As revenge for Germany's defeat, he started the Moonraker missile project under the pretence that he would test fire the missile into the North Sea. Instead of doing so, however, he targeted his missile on London and armed it with an atomic bomb he had received through the Soviets and SMERSH. Drax uses his knowledge of the impending disaster to play the stock market, planning to make a huge profit from his own terrorist act. Bond, with the help of female Special Branch agent Gala Brand, sabotaged Drax's Moonraker missile launch and changed the coordinates of the target back to the North Sea. There the missile detonated, destroying the Soviet submarine carrying the escaping Drax killing him and foiling his plan to continue his Führer Adolf Hitler's legacy.
Behind the scenes
The Moonraker novel involved the idea of the "traitor within" throughout the course of the book. Drax, real name Graf Hugo von der Drache, is a "megalomaniac German Nazi who masquerades as an English gentleman"; his assistant, Krebbs, bears the same name as Hitler's last Chief of Staff. In using a German as the novel's main enemy, "Fleming ... exploits another British cultural antipathy of the 1950s. Germans, in the wake of World War II, made another easy and obvious target for bad press." Moonraker uses two of the foes feared by Fleming, the Nazis and the Soviets, with Drax being German and working for the Soviets; in Moonraker the Soviets were hostile and provided not just the atomic bomb, but support and logistics to Drax.

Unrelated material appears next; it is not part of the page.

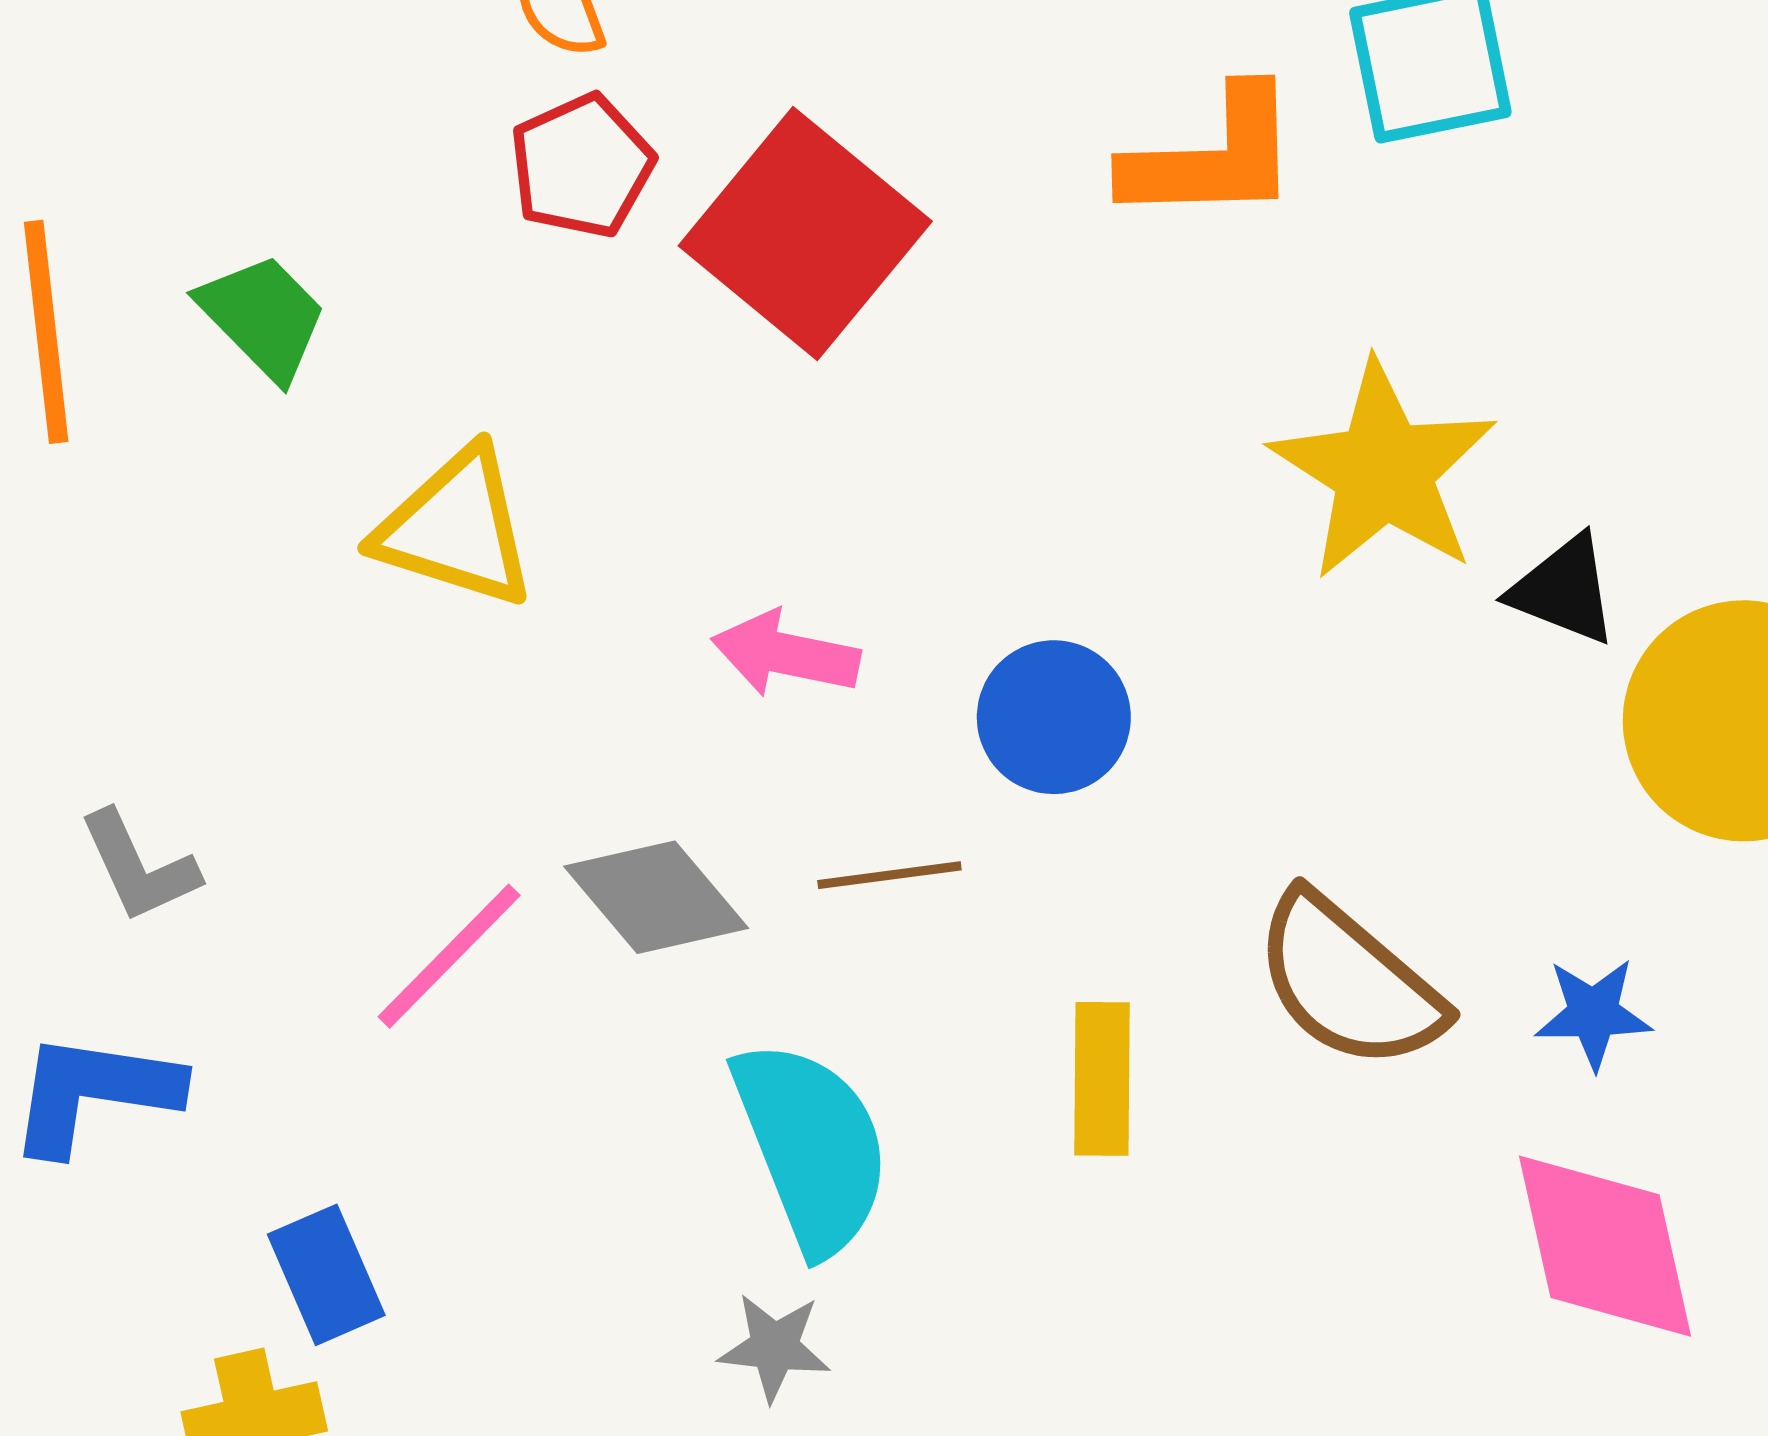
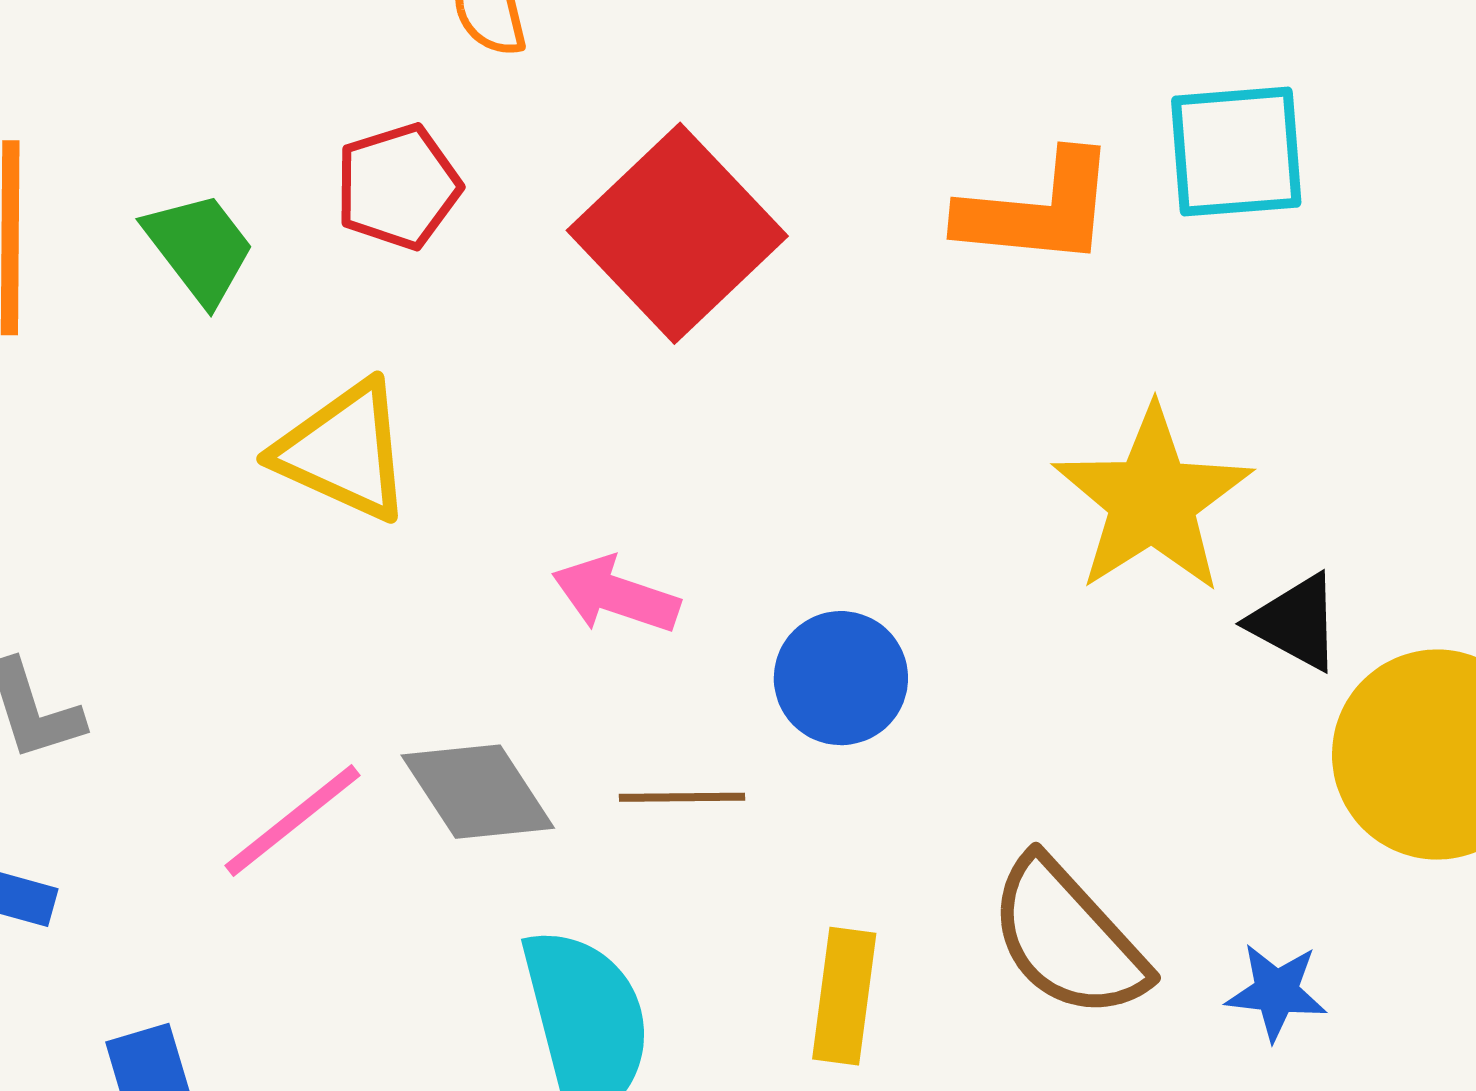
red pentagon: (582, 166) -> (398, 187), moved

Fleming used aspects of his private life to create the character Drax: Hugo Drax was named after his acquaintance Admiral Sir Reginald Aylmer Ranfurly Plunkett-Ernle-Erle-Drax. Other elements of the plot came from Fleming's knowledge of wartime operations carried out by T-Force, a secret British Army unit formed to continue the work of 30 Assault Unit, itself created by Fleming.
While the film version of Hugo Drax, played by Michael Lonsdale, differed almost entirely from the literary character in terms of both appearance and backstory, the Drax appearing in Christopher Wood's novelisation of the film, James Bond and Moonraker, notably adopts the appearance of Fleming's character almost exactly.